Targeted drug delivery leads to more efficient dosage at the desired site. Nanomaterials have a size range in the nanometer range, which is a billionth of a meter. This is a good size for carrying drugs to target cells, as they are small enough to be able to enter these cells.
3d illustration of mesoporous silica nanoparticles delivering drug to cells. Image Credit: Meletios Verras / Shutterstock
Active Nanotargeting of Drugs
Nanomaterials are often targeted to specific regions in the body, such as tumors. This method can be applied for tumors as the nanoparticles can circulate in the blood stream for long periods, and they selectively accumulate in tumors.
Studies have also shown that nanoparticles can accumulate at the site of tumor even in the absence of a target ligand. However, in other cases nanoparticles with targeting ligands are created to specifically deliver the drug to a specific location in an active manner.
Passive Targeting of Nanodrugs
While active targeting uses molecules which interact with the target region, passive delivery system is independent of such mechanisms. In this case, the delivery is based on the Enhanced Permeability and Retention effect, or EPR, where the nanoparticles specifically accumulate in certain regions based on its size.
In this method, larger particles are more likely to be retained compared to the smaller particles, as smaller particles easily diffuse back into the vascular system. Passive targeting also requires a higher concentration gradient as the particles need to be in circulation for at least six hours.
Fate of Delivered Nanoparticles
Clearance
The targeted nanoparticles should have a long circulation period, but they also need to be cleared from the cells after a suitable amount of time. If these nanoparticles accumulate inside the cells it could affect other biological processes, leading to undesired effects. The removal of particles is done by the kidneys and opsonization.
Particles which are less than 5-6 nanometers (nm) are cleared and excreted from the bloodstream, whereas larger particles need to be removed by the reticuloendothelial system. To reduce opsonization, both size and the charge of the nanoparticles can be modified; smaller particles tend to be in the blood stream for longer durations.
Clearance rate is also dependent on the functions of the nanoparticles. For example, in case of therapeutic applications, the half-life should be longer for the particles to be in circulation for longer times. In case of applications such as image contrast agent, shorter half-life may be desirable.
Biodistribution
The factors which affect the biodistribution of nanoparticles are as follows: initial dose, method of administration, experimental model, and the time frame in which the experiment is performed. Several techniques are used to measure the biodistribution of nanoparticles, including CT, fluorescence imaging, MRI, autoradiography and magnetometer.
One of the critical factors for biodistribution is the size of the naonparticles, where smaller gold nanoparticles were present in larger numbers in tissues compared to larger particles. Shape is also another factor, where a recent study by Park and co. found that elongated nanoparticles accumulated in greater numbers in the tumor compared to spherical nanoparticles.

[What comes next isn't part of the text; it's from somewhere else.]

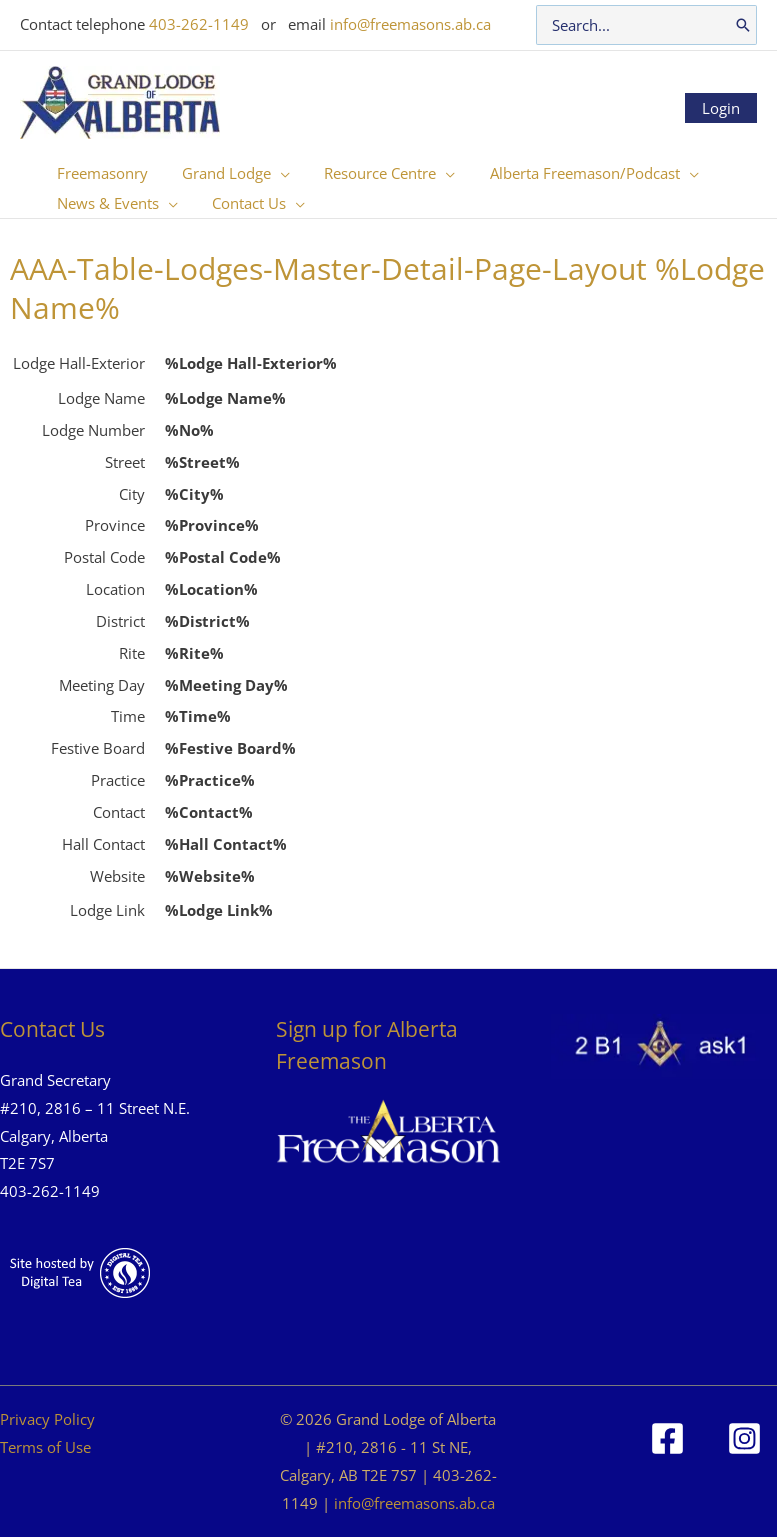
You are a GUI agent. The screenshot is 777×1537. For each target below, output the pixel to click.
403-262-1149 (199, 24)
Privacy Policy (47, 1419)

Nanoparticle drug delivery in cancer therapy
Release of Therapeutic from the Nanodelivery System
Once the nanodelivery system reaches the target site, the drug carried within the system needs to be released. The nanodelivery system should ensure that the drug is maintained in a stable state, and it should be compatible with the drug. The nanodelivery systems comprise of three groups: self-assembled carriers, including micelles, liposomes, and polymersomes; biodegradable polymer nanoparticles; and cross-linked systems.
Self-assembled naondelivery systems
These nanoparticles include liposomes, micelles and polymersomes. Both hydrophobic and hydrophilic drugs can be loaded on to this system. Lipophilic drugs are added to the inner aqueous void, while the hydrophobic molecules are added to the lipid bilayer.
Biodegradable nanodelivery systems
These nanoparticle delivery systems are made from emulsion and solvent evaporation methods. Hydrophobic drugs, including anti-cancer therapeutics are incorporated using this method.
Nanogels – an example of a cross-linked nanodelivery system
Nanogels include hydrophilic cross-linked networks which are insoluble in aqueous medium. They comprise a class of carriers called “smart delivery system”. They can swell in aqueous medium and respond to several stimuli, such as pH, temperature, ionic strength and electric field by increasing or decreasing in volume.